2) Because the Apple Watch isn't waterproof, it further reduces its usefulness to the 50% of the available market it might have sold to.

3) If its anything like an other Apple product, battery life will be a issue. Not a problem associated with most other watches.

4) At $350+ above the cost of an iPhone (and it has to be an iPhone 5 or above, by the way) this is more than just a trinket and would have to add significant value to anyone outside the the 'it's a new Apple product I must own it' geek brigade.

But here's the real problem. For most men a wristwatch its more than just a practical way of telling the time. It's pretty much the only piece of 'jewelry' we own and therefore our choice of watch is an emotional choice driven by a combination of indulgence, individualism, taste, our hobbies and (in the case of most of us on this forum) passion. A digital quartz is the easiest way of telling the time accurately, but how many of those are being sold even today?

Not to mention that Apple weren't first with this idea, Samsung were. Could be a sign the the post-Jobs Apple is losing its ability to innovate and if that happens, they also lose the 'cool factor'.

Will I buy one? Might do, for running etc. but in ten years time it will be a laughable anachronism in a desk draw, whereas a normal $350 watch I'll still take out and use for many years.


----------



## StufflerMike (Mar 23, 2010)

Sextant said:


> Of course, but not all of us that prefer mechanical watches are visiting smart watch section.....


But they could if they would......thread moved.


----------



## BarracksSi (Feb 13, 2013)

Buellrider said:


> I remember when calculator watches were awesome too. I don't see those in many current collections much though. There are some exceptions as there will be with anything but the calc watch is not an awesome piece of machinery (though it may have been revered as such when new) I predict the iWatch won't be either, it will be outdated as soon as it arrives. Such is tech.


Calculator watches lost out when the same tech nerds started doing email and stored all their contacts and calendars on computers.

A smartwatch's ability to sync all that info isn't going to be dropped anytime soon, though. They'll stay relevant much longer than calculator watches did.


----------



## Rachdanon (Jan 30, 2012)

Always think the smart watch is gimmicky and will die off, no matter how many articles I read that say otherwise.


----------



## dannorama (Jun 13, 2014)

Wow, everyone is so negative, it's like you all feel threatened by the apple watch or something ;P


----------



## itsajobar (Jun 23, 2012)

I don't think it will hurt mechanical watch sales at all. Mechanical watches are timeless and can be passed down generations.

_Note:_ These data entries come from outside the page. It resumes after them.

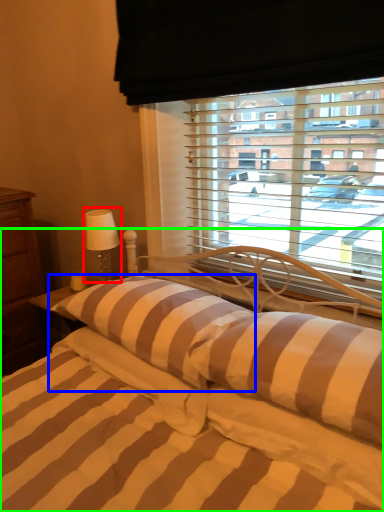 Question: Which object is the farthest from table lamp (highlighted by a red box)? Choose among these: pillow (highlighted by a blue box) or bed (highlighted by a green box).

Choices:
 (A) pillow
 (B) bed

Answer: (B) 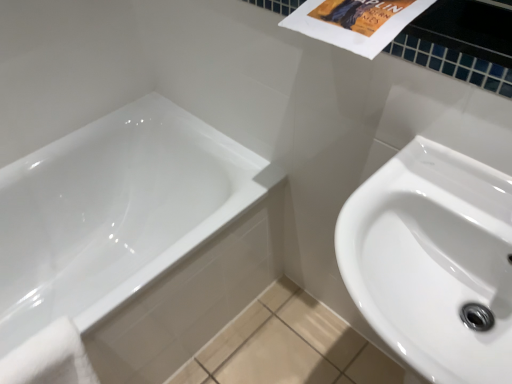 Locate an element on the screen. white glossy bathtub at lower left is located at coordinates (137, 238).

In order to face white glossy bathtub at lower left, should I rotate leftwards or rightwards?

Turn left by 18.286 degrees to look at white glossy bathtub at lower left.

I want to click on white glossy bathtub at lower left, so click(x=137, y=238).

Find the location of `bathtub below the white soft towel at lower left (from a real-world perspective)`. bathtub below the white soft towel at lower left (from a real-world perspective) is located at coordinates coord(137,238).

Looking at this image, how much distance is there between white soft towel at lower left and white glossy bathtub at lower left?

The distance of white soft towel at lower left from white glossy bathtub at lower left is 17.35 inches.

Does white soft towel at lower left turn towards white glossy bathtub at lower left?

Yes, white soft towel at lower left faces towards white glossy bathtub at lower left.

Which is behind, point (23, 379) or point (187, 237)?

The point (187, 237) is behind.

Does white glossy sink at right touch white glossy bathtub at lower left?

No, white glossy sink at right is not with white glossy bathtub at lower left.

Identify the location of sink that is in front of the white glossy bathtub at lower left. The image size is (512, 384). (433, 260).

Based on the photo, considering the sizes of objects white glossy sink at right and white glossy bathtub at lower left in the image provided, who is bigger, white glossy sink at right or white glossy bathtub at lower left?

With larger size is white glossy bathtub at lower left.

Based on the photo, which is closer, (492, 254) or (131, 315)?

Positioned in front is point (492, 254).

Does white glossy bathtub at lower left lie in front of white glossy sink at right?

No, white glossy bathtub at lower left is further to the viewer.

From the image's perspective, which one is positioned higher, white glossy bathtub at lower left or white glossy sink at right?

white glossy bathtub at lower left is shown above in the image.

Considering the relative sizes of white glossy bathtub at lower left and white glossy sink at right in the image provided, is white glossy bathtub at lower left smaller than white glossy sink at right?

No, white glossy bathtub at lower left is not smaller than white glossy sink at right.

From a real-world perspective, which object stands above the other?

From a 3D spatial view, white glossy sink at right is above.

In the scene shown: Which object is wider, white glossy sink at right or white soft towel at lower left?

With larger width is white glossy sink at right.

This screenshot has height=384, width=512. I want to click on sink lying in front of the white soft towel at lower left, so click(433, 260).

From the image's perspective, is white glossy sink at right on top of white soft towel at lower left?

Yes, from the image's perspective, white glossy sink at right is over white soft towel at lower left.

Is white soft towel at lower left thinner than white glossy sink at right?

Indeed, white soft towel at lower left has a lesser width compared to white glossy sink at right.

What's the angular difference between white soft towel at lower left and white glossy sink at right's facing directions?

The facing directions of white soft towel at lower left and white glossy sink at right are 90.5 degrees apart.

In order to click on sink above the white soft towel at lower left (from the image's perspective) in this screenshot , I will do `click(433, 260)`.

Is white soft towel at lower left facing towards white glossy sink at right?

No, white soft towel at lower left is not facing towards white glossy sink at right.

Is the position of white glossy bathtub at lower left more distant than that of white soft towel at lower left?

Yes, white glossy bathtub at lower left is further from the camera.

Is white glossy bathtub at lower left spatially inside white soft towel at lower left, or outside of it?

white glossy bathtub at lower left exists outside the volume of white soft towel at lower left.

Is point (142, 284) closer or farther from the camera than point (48, 376)?

Point (142, 284) is positioned farther from the camera compared to point (48, 376).

From the image's perspective, is white glossy bathtub at lower left located above or below white soft towel at lower left?

white glossy bathtub at lower left is situated higher than white soft towel at lower left in the image.

At what (x,y) coordinates should I click in order to perform the action: click on bath towel in front of the white glossy bathtub at lower left. Please return your answer as a coordinate pair (x, y). Looking at the image, I should click on (49, 358).

I want to click on sink below the white glossy bathtub at lower left (from the image's perspective), so click(433, 260).

Looking at the image, which one is located closer to white soft towel at lower left, white glossy sink at right or white glossy bathtub at lower left?

white glossy bathtub at lower left lies closer to white soft towel at lower left than the other object.

Looking at the image, which one is located closer to white glossy sink at right, white glossy bathtub at lower left or white soft towel at lower left?

white glossy bathtub at lower left is closer to white glossy sink at right.

Based on their spatial positions, is white soft towel at lower left or white glossy sink at right closer to white glossy bathtub at lower left?

Based on the image, white soft towel at lower left appears to be nearer to white glossy bathtub at lower left.

Which object lies nearer to the anchor point white soft towel at lower left, white glossy bathtub at lower left or white glossy sink at right?

The object closer to white soft towel at lower left is white glossy bathtub at lower left.

Based on the photo, based on their spatial positions, is white glossy sink at right or white soft towel at lower left closer to white glossy bathtub at lower left?

white soft towel at lower left lies closer to white glossy bathtub at lower left than the other object.

Looking at the image, which one is located closer to white glossy sink at right, white soft towel at lower left or white glossy bathtub at lower left?

Among the two, white glossy bathtub at lower left is located nearer to white glossy sink at right.

The width and height of the screenshot is (512, 384). What are the coordinates of `bath towel between white glossy bathtub at lower left and white glossy sink at right` in the screenshot? It's located at (49, 358). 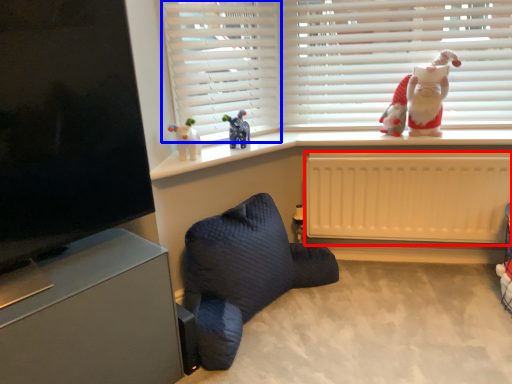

I do think however that it will impact gshock sales...not the sales from people who need tough watches, but the sales from younger tech savvy folks that usually wear those colorful, shiny style G's. 


Sent from my iPhone using Tapatalk


----------



## John MS (Mar 17, 2006)

BarracksSi said:


> Calculator watches lost out when the same tech nerds started doing email and stored all their contacts and calendars on computers.
> 
> A smartwatch's ability to sync all that info isn't going to be dropped anytime soon, though. They'll stay relevant much longer than calculator watches did.


Actually calculator watches came into being when portable calculators were getting cheaper. They appealed mostly as a techy looking gadget because the owners learned that they were really difficult to use. It's unusual to find a vintage calculator watch with a worn out key pad.

Data base watches like the early Casio DB series were popular for storing phone numbers and simple schedules but they were supplanted by those early pda's and then laptops. Seiko had what was probably the most advanced data base watch at the time but it never took off because of a cumbersome procedure for uploading. Interestingly Casio is still successfully selling retro-styled DB watches with the now outdated telephone number database.

The smart watches we see today are really just another step toward having a useful and attractive wrist borne communications device that does a lot of things including telling time. It's inevitable that the way we track time, communicate with one another and interact with businesses will continue to evolve. And a willingness to change is what will allow the watchmaking business that we know today to thrive in the future. Whether the industry is up to the task is at least open to question according to an article in the Washington post. Shares of Swatch who is one of the more innovative watch makers have lost 17% of their value since January of this year. So I would expect that the stand-alone unconnected watches we all enjoy today will at some point become as quaint and unworn as the pocket watch is today. I'm looking forward to the changes.


----------



## lorsban (Nov 20, 2009)

The iWatch will likely just affect the fashion watch brands like CK, Kenneth Cole, Anne Klein etc...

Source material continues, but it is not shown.